* Record set

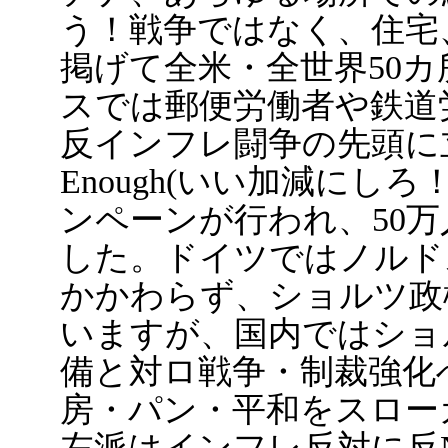
う！戦争ではなく、住宅
掲げて全米・全世界50
スでは郵便労働者や鉄道
反インフレ闘争の先頭に立っ
Enough(いい加減に
ンペーンが行われ、50
した。ドイツではノルド
かかわらず、ショルツ政
いますが、国内ではショ
備と対ロ戦争・制裁強化
房・パン・平和をスロー
左派はインフレ反対に反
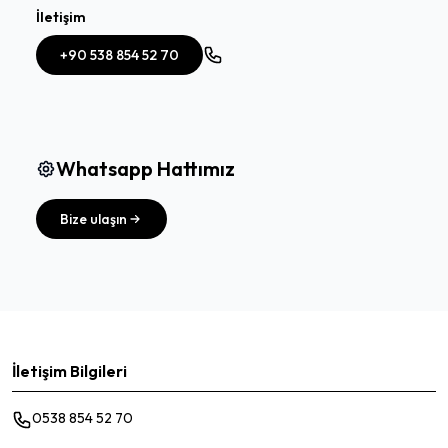
İletişim
+90 538 854 52 70
Whatsapp Hattımız
Bize ulaşın
İletişim Bilgileri
0538 854 52 70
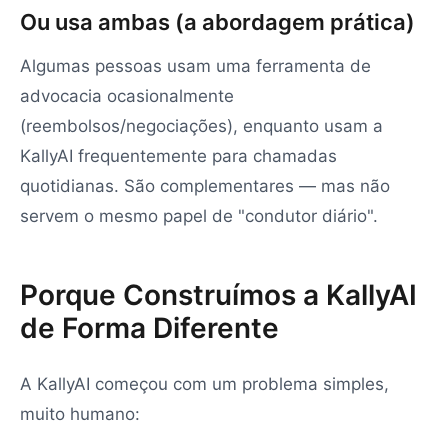
Ou usa ambas (a abordagem prática)
Algumas pessoas usam uma ferramenta de
advocacia ocasionalmente
(reembolsos/negociações), enquanto usam a
KallyAI frequentemente para chamadas
quotidianas. São complementares — mas não
servem o mesmo papel de "condutor diário".
Porque Construímos a KallyAI
de Forma Diferente
A KallyAI começou com um problema simples,
muito humano:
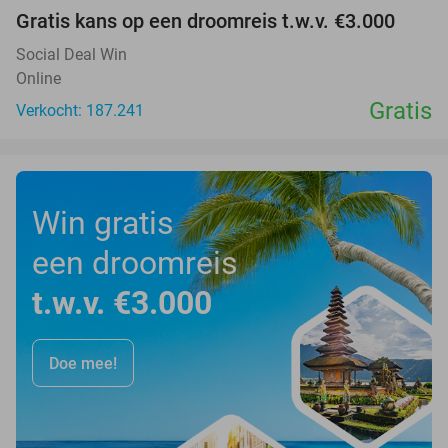
Gratis kans op een droomreis t.w.v. €3.000
Social Deal Win
Online
Gratis
Verkocht: 187.241
Win gratis
een droomreis
t.w.v. €3.000
Doe mee!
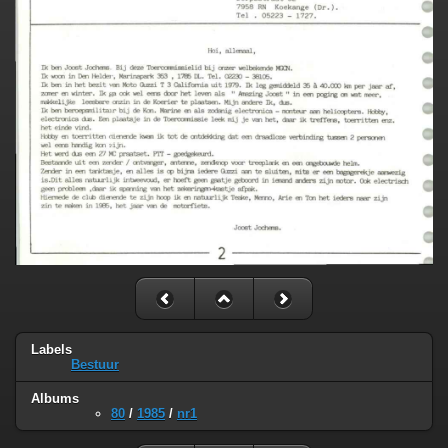
Labels
Bestuur
Albums
80
/
1985
/
nr1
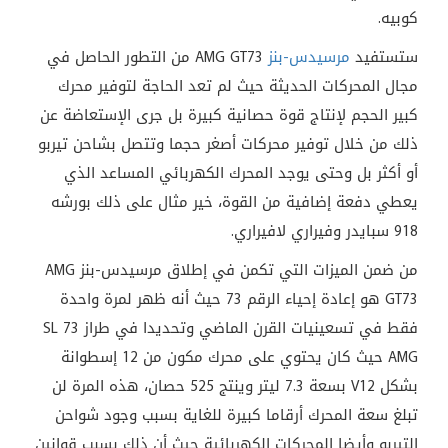
كوبيه.
ستستفيد
مرسيدس-بنز
AMG GT73 من التطور الحاصل في
مجال المحركات الحديثة حيث لم تعد الحاجة لتوفير محرك
كبير الحجم لإنتاج قوة حصانية كبيرة بل جرى الإستعاضة عن
ذلك من خلال توفير محركات أصغر حجما وتتصل بشاحن تيربو
أو أكثر بل وحتى يوجد المحرك الكهربائي المساعد الذي
يعطي دفعة إضافية من القوة، خير مثال على ذلك بورشه
918 سبايدر وفيراري لافيراري.
من ضمن الميزات التي تكمن في إطلاق مرسيدس-بنز AMG
GT73 هو إعادة إحياء الرقم 73 حيث أنه ظهر لمرة واحدة
فقط في تسعينيات القرن الماضي وتحديدا في طراز SL 73
AMG حيث كان يحتوي على محرك مكون من 12 إسطوانة
بشكل V12 بسعة 7.3 ليتر وينتج 525 حصان، هذه المرة لن
تبلغ سعة المحرك أرقاما كبيرة للغاية بسبب وجود شواحن
التيربو وأيضا المحركات الكهربائية حيث أن ذلك بسبب قوانين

* Required action
Starting with the line containing "de Forma Diferente" and ending with the last line of the records above, write out each line exactly; no pictures.

* Result of the exercise
de Forma Diferente
A KallyAI começou com um problema simples,
muito humano:
Gratis kans op een droomreis t.w.v. €3.000
Social Deal Win
Online
Gratis
Verkocht: 187.241
Win gratis
een droomreis
t.w.v. €3.000
Doe mee!
Labels
Bestuur
Albums
80
/
1985
/
nr1
كوبيه.
ستستفيد
مرسيدس-بنز
AMG GT73 من التطور الحاصل في
مجال المحركات الحديثة حيث لم تعد الحاجة لتوفير محرك
كبير الحجم لإنتاج قوة حصانية كبيرة بل جرى الإستعاضة عن
ذلك من خلال توفير محركات أصغر حجما وتتصل بشاحن تيربو
أو أكثر بل وحتى يوجد المحرك الكهربائي المساعد الذي
يعطي دفعة إضافية من القوة، خير مثال على ذلك بورشه
918 سبايدر وفيراري لافيراري.
من ضمن الميزات التي تكمن في إطلاق مرسيدس-بنز AMG
GT73 هو إعادة إحياء الرقم 73 حيث أنه ظهر لمرة واحدة
فقط في تسعينيات القرن الماضي وتحديدا في طراز SL 73
AMG حيث كان يحتوي على محرك مكون من 12 إسطوانة
بشكل V12 بسعة 7.3 ليتر وينتج 525 حصان، هذه المرة لن
تبلغ سعة المحرك أرقاما كبيرة للغاية بسبب وجود شواحن
التيربو وأيضا المحركات الكهربائية حيث أن ذلك بسبب قوانين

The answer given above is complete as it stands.